There's probably a rough structural outline of the work in these paragraphs, FWIW. Anything you'd add/remove/change?
I did a double-take until I read 'non-fiction'. Yes, absolutely, I agree. Large non fiction books need to be approached strategically for time saving's sake.
Fiction on the other hand, I adore taking my time :)
The slow books take me a while to read. Each section I read I like to think about it and write a short blurb for myself to remind myself or apply it to a bigger body of knowledge or put it into use.
The books I skim usually don’t need to be read completely and it is important to just gather the broad overview and take the notes at the end. But for these I try to just summarize the 2-3 major points that the book is making at the end so I can go back and remember them if I need to.
I thought I was an outlier, then I met people that do 4 books per week.
80% of the books I read are technical about programming, math, science, etc. 20% are a hodgepodge.
Fiction books I read very slowly, for enjoyment.
My pace has slowed down. Nowadays I read only one chapter per month of "What to Expect: The First Year" and pray that we make it to the next month ;)...Okay I kid, but my pace is now down to about 1 per month.
I found it really useful, but it took willpower to do this, and I soon fell out of the habit. Il have to try it again.
It was also recently discussed here on HN[2].

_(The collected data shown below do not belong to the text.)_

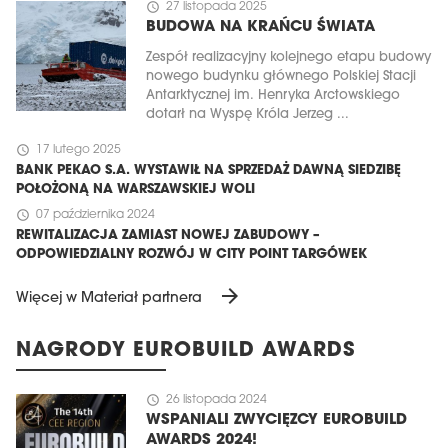
schedule
27 listopada 2025
BUDOWA NA KRAŃCU ŚWIATA
Zespół realizacyjny kolejnego etapu budowy
nowego budynku głównego Polskiej Stacji
Antarktycznej im. Henryka Arctowskiego
dotarł na Wyspę Króla Jerzeg ...
schedule
17 lutego 2025
BANK PEKAO S.A. WYSTAWIŁ NA SPRZEDAŻ DAWNĄ SIEDZIBĘ
POŁOŻONĄ NA WARSZAWSKIEJ WOLI
schedule
07 października 2024
REWITALIZACJA ZAMIAST NOWEJ ZABUDOWY –
ODPOWIEDZIALNY ROZWÓJ W CITY POINT TARGÓWEK
arrow_forward
Więcej w Materiał partnera
NAGRODY EUROBUILD AWARDS
schedule
26 listopada 2024
WSPANIALI ZWYCIĘZCY EUROBUILD
AWARDS 2024!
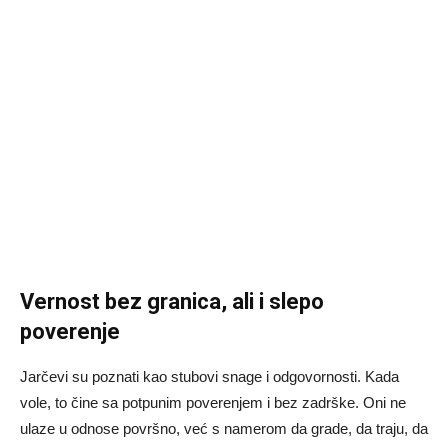
Vernost bez granica, ali i slepo
poverenje
Jarčevi su poznati kao stubovi snage i odgovornosti. Kada
vole, to čine sa potpunim poverenjem i bez zadrške. Oni ne
ulaze u odnose površno, već s namerom da grade, da traju, da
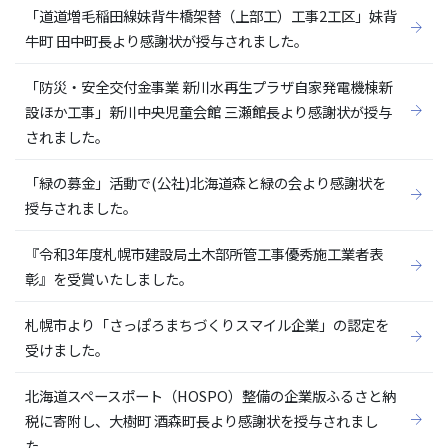
「道道増毛稲田線妹背牛橋架替（上部工）工事2工区」妹背
牛町 田中町長より感謝状が授与されました。
「防災・安全交付金事業 新川水再生プラザ自家発電機棟新
設ほか工事」新川中央児童会館 三瀬館長より感謝状が授与
されました。
「緑の募金」活動で(公社)北海道森と緑の会より感謝状を
授与されました。
『令和3年度札幌市建設局土木部所管工事優秀施工業者表
彰』を受賞いたしました。
札幌市より「さっぽろまちづくりスマイル企業」の認定を
受けました。
北海道スペースポート（HOSPO）整備の企業版ふるさと納
税に寄附し、大樹町 酒森町長より感謝状を授与されまし
た。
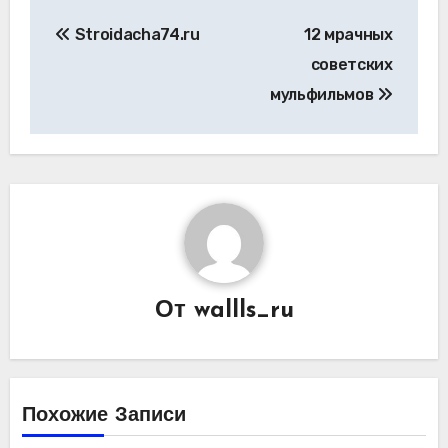
Навигация
Stroidacha74.ru
12 мрачных
по
советских
записям
мульфильмов
От
wallls_ru
Похожие Записи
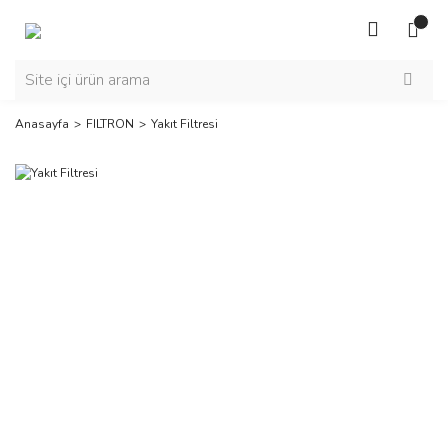
Anasayfa
FILTRON
Yakıt Filtresi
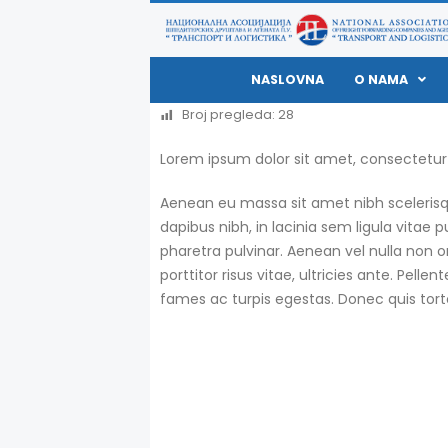
NASLOVNA
O NAMA
Broj pregleda:
28
Lorem ipsum dolor sit amet, consectetur ad
Aenean eu massa sit amet nibh scelerisqu
dapibus nibh, in lacinia sem ligula vitae p
pharetra pulvinar. Aenean vel nulla non or
porttitor risus vitae, ultricies ante. Pel
fames ac turpis egestas. Donec quis to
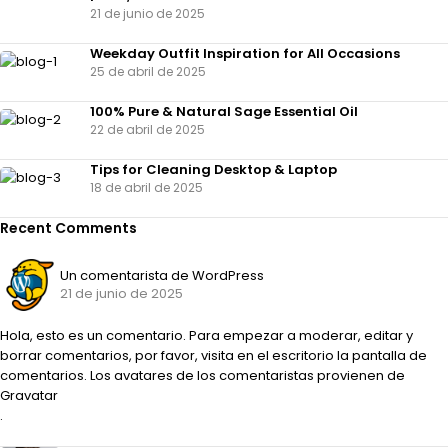
21 de junio de 2025
Weekday Outfit Inspiration for All Occasions
25 de abril de 2025
100% Pure & Natural Sage Essential Oil
22 de abril de 2025
Tips for Cleaning Desktop & Laptop
18 de abril de 2025
Recent Comments
Un comentarista de WordPress
21 de junio de 2025
Hola, esto es un comentario. Para empezar a moderar, editar y
borrar comentarios, por favor, visita en el escritorio la pantalla de
comentarios. Los avatares de los comentaristas provienen de
Gravatar
.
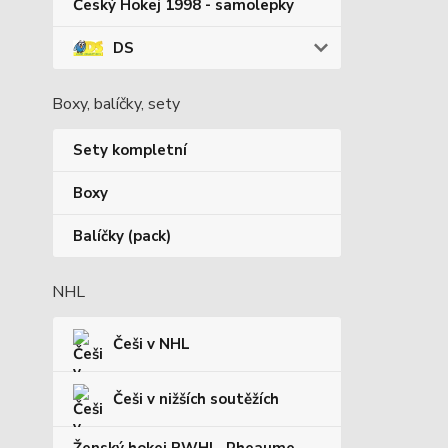
Český Hokej 1998 - samolepky
DS
Boxy, balíčky, sety
Sety kompletní
Boxy
Balíčky (pack)
NHL
Češi v NHL
Češi v nižších soutěžích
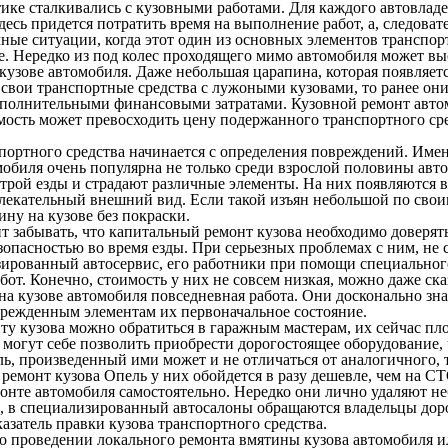
тике сталкивались с кузовными работами. Для каждого автовлад
есь придется потратить время на выполнение работ, а, следоват
ные ситуации, когда этот один из основных элементов транспор
е. Нередко из под колес проходящего мимо автомобиля может вы
 кузове автомобиля
. Даже небольшая царапина, которая появляет
 свои транспортные средства с лужоными кузовами, то ранее они
 дополнительными финансовыми затратами.
Кузовной ремонт авто
имость может превосходить цену подержанного транспортного сре
спортного средства начинается с определения повреждений. Име
мобиля очень популярна не только среди взрослой половины авт
трой езды и страдают различные элементы. На них появляются 
лекательный внешний вид. Если такой изъян небольшой по своим 
ну на кузове без покраски.
т забывать, что капитальный ремонт кузова необходимо доверят
зопасностью во время езды. При серьезных проблемах с ним, не 
зированный автосервис, его работники при помощи специальног
. Конечно, стоимость у них не совсем низкая, можно даже сказат
на кузове автомобиля повседневная работа. Они досконально зна
оврежденным элементам их первоначальное состояние.
 кузова можно обратиться в гаражным мастерам, их сейчас плод
х могут себе позволить приобрести дорогостоящее оборудование
ь, произведенный ими может и не отличаться от аналогичного,
, ремонт кузова Опель у них обойдется в разу дешевле, чем на 
онте автомобиля самостоятельно. Нередко они лично удаляют не
ло, в специализированный автосалоны обращаются владельцы до
затель правки кузова транспортного средства.
 проведении локального ремонта вмятины кузова автомобиля ил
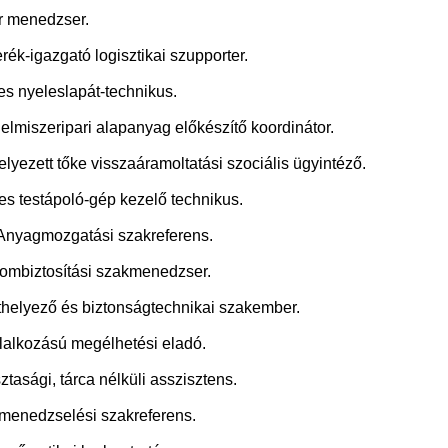
or menedzser.
ék-igazgató logisztikai szupporter.
es nyeleslapát-technikus.
elmiszeripari alapanyag előkészítő koordinátor.
lyezett tőke visszaáramoltatási szociális ügyintéző.
es testápoló-gép kezelő technikus.
nyagmozgatási szakreferens.
lombiztosítási szakmenedzser.
áthelyező és biztonságtechnikai szakember.
lalkozású megélhetési eladó.
ztasági, tárca nélküli asszisztens.
menedzselési szakreferens.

As a serious reader, I took "offense" at first the sweeping title. But when I completely read the article, the author's contention was largely with poorly written books and lectures work ... which wouldn't make for a sensational title.
As to the original question, for non-fiction (and even for some fiction, like by Iain. M Banks) I take a lot of hand-written notes while reading. Of course, it's "slower", but so be it -- if I'm reading a valuable book, I want to take my sweet time.[1] https://andymatuschak.org/books/
[2] https://news.ycombinator.com/item?id=19887424
Also, if anyone knows good open source alternative which would work on mobile and web in a way Play Books works - would be great to try. I've seen few libraries e.g epub.js and also NextCloud has its way to display uploaded books, but couldn't find a fully working alternative.
I skimmed through the comments and folks have said they read slowly, but also say they average about a book a week. Is that really true? How many books would you say you finish on average per year?
I read quite quickly but I average about a book every 2 weeks because of other commitments (consistently ~25 per year)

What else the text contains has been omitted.